Am 20.03.2017 um 19:25 schrieb J. Fahrner:
Am 20.03.2017 um 19:17 schrieb Robert Schetterer:
Am 20.03.2017 um 11:04 schrieb Marco Dickert:
dass Peer Heinlein empfiehlt, alle Restrictions in die smtpd_recipient_restrictions zu packen
finde ich unuebersichtlich, aber vermutlich koennte man auch genau andersrum argumentieren
Stimmt schon, übersichtlicher ist es wenn man es trennt. Aber leider müssen dann viele Prüfungen redundant durchgeführt werden. Ich habe z.B. eine access-Liste mit Ausnahmen, die müsste ich dann zu jedem Zeitpunkt immer wieder prüfen. Ich hab das jetzt mal alles unter recipient_restrictions zusammengeführt, aber per Kommentarzeile nach den zeitpunkten getrennt. So bleibt die Übersicht erhalten.
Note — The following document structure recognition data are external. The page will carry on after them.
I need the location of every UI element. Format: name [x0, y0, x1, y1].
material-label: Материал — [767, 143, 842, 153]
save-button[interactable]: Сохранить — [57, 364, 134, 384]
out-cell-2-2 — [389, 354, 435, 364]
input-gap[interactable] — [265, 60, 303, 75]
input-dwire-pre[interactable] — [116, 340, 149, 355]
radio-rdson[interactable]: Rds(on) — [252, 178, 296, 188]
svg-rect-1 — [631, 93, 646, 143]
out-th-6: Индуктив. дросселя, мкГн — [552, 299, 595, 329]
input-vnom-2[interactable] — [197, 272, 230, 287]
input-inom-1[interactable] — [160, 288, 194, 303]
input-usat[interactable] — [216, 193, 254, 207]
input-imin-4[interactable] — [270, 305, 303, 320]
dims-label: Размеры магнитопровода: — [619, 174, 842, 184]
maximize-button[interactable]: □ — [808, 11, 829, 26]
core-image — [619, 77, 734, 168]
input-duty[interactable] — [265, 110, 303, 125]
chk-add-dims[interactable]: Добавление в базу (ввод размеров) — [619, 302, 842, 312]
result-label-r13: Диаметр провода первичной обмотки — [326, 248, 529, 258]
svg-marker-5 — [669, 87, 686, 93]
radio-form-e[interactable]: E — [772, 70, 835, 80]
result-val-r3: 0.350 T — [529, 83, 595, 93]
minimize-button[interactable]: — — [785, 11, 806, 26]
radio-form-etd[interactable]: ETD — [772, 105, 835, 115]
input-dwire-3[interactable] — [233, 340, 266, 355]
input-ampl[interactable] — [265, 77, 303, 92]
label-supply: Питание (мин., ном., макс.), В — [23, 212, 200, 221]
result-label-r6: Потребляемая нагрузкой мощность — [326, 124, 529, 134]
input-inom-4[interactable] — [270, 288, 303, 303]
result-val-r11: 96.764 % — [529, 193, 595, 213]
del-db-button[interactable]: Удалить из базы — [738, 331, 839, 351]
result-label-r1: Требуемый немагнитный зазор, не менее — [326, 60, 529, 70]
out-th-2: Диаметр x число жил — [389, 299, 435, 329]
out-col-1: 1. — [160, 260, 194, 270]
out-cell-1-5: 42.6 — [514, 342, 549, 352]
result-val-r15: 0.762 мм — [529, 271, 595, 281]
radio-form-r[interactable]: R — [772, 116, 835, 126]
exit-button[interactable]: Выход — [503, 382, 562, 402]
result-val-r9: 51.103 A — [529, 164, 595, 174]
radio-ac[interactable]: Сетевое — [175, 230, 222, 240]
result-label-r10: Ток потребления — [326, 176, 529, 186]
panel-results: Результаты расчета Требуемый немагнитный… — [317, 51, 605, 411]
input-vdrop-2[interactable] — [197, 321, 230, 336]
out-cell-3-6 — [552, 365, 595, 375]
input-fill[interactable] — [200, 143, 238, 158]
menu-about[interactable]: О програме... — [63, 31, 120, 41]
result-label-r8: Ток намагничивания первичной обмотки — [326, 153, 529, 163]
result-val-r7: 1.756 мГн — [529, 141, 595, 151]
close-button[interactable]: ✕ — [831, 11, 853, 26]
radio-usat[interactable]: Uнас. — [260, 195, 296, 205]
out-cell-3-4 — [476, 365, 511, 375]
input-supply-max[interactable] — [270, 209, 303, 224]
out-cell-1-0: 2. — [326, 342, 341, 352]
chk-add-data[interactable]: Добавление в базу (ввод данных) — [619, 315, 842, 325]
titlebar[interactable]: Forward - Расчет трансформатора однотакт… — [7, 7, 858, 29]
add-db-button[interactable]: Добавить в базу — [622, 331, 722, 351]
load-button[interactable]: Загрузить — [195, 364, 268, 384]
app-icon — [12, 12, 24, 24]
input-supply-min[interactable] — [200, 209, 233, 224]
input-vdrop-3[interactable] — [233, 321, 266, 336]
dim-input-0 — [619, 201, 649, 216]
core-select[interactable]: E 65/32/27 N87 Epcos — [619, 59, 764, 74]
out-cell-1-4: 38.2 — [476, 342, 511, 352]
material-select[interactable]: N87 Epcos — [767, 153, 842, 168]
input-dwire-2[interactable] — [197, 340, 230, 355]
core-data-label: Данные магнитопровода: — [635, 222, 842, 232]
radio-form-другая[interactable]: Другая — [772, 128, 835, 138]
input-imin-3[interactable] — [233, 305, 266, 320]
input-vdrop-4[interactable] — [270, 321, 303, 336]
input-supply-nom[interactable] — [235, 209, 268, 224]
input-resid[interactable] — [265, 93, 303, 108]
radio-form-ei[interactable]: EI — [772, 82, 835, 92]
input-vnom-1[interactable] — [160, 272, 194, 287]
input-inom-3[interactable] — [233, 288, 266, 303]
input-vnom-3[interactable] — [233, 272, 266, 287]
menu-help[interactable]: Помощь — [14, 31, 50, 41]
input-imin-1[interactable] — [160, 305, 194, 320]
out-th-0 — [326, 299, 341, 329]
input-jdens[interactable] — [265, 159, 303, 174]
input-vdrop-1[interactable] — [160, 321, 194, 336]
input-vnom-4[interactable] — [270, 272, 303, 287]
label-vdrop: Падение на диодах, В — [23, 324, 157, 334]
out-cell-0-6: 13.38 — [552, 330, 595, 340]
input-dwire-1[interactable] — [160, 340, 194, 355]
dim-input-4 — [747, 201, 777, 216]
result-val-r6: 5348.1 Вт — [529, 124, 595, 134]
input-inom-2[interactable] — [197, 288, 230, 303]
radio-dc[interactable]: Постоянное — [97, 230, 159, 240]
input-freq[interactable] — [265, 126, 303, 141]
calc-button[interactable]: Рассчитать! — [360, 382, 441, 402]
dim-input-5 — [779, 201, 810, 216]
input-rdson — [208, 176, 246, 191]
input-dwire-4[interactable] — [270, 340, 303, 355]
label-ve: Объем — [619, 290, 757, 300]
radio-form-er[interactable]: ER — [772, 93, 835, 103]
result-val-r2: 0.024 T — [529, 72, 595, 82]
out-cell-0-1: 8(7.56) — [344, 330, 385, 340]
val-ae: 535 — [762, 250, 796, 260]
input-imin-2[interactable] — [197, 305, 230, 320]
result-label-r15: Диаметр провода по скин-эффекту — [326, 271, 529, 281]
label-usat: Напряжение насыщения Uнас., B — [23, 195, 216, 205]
kannst du machen ist nicht unbedingt falsch, ich nutze haeufig Kombinationen aus seperaten und kombinierten whitelists oft waechst sowas ja auch historisch, real laufen setups ja manchmal Jahre, im Betrieb aendert man dann eher weniger , wenn man dann einen neuen Server aufsetzt baut man dann Neuerungen ein die sich woanders schon bewaehrt haben. Allerdings ist es wirklich nicht mehr leicht immer up2date zu sein
Best Regards MfG Robert Schetterer
Am 2017-03-20 19:17, schrieb Robert Schetterer:
Am 20.03.2017 um 11:04 schrieb Marco Dickert:
dass Peer Heinlein empfiehlt, alle Restrictions in die smtpd_recipient_restrictions zu packen
finde ich unuebersichtlich, aber vermutlich koennte man auch genau andersrum argumentieren
Hallo Robert, wahrscheinlich hast du Recht. Ich bin nochmal in mich gegangen, und es ist wirklich sehr unübersichtlich, wenn alles unter recipient_restrictions zusammengefasst wird. Ich bin gerade dabei meine Regeln nochmal umzustrukturieren, alles sauber zu trennen wie es sich gehört. Allerdings stehe ich jetzt vor einem Dilemma: einerseits soll man da die "billigen" Regeln zuerst anwenden, und die "teuren" Regeln zum Schluss. Am aufwendigsten sind die Blacklist-Abfragen (reject_rbl_client), und die gehören zu den client_restrictions, würden dann ja ganz zu Beginn, also noch vor den HELO Restrictions ausgeführt. Einen Tod muss man wohl sterben. Da mein Familien-Server nicht sooo viel Mails verarbeiten muss, werde ich wohl die Performance-Einbussen in Kauf nehmen und die Regeln lieber sauber trennen. Ich glaube das macht es einfacher wartbar und weniger fehleranfällig. Zudem nimmt postscreen ja schon viel Last vom smtpd Server.
Jochen
Am 2017-03-27 07:40, schrieb Joachim Fahrner:
Ich bin gerade dabei meine Regeln nochmal umzustrukturieren, alles sauber zu trennen wie es sich gehört.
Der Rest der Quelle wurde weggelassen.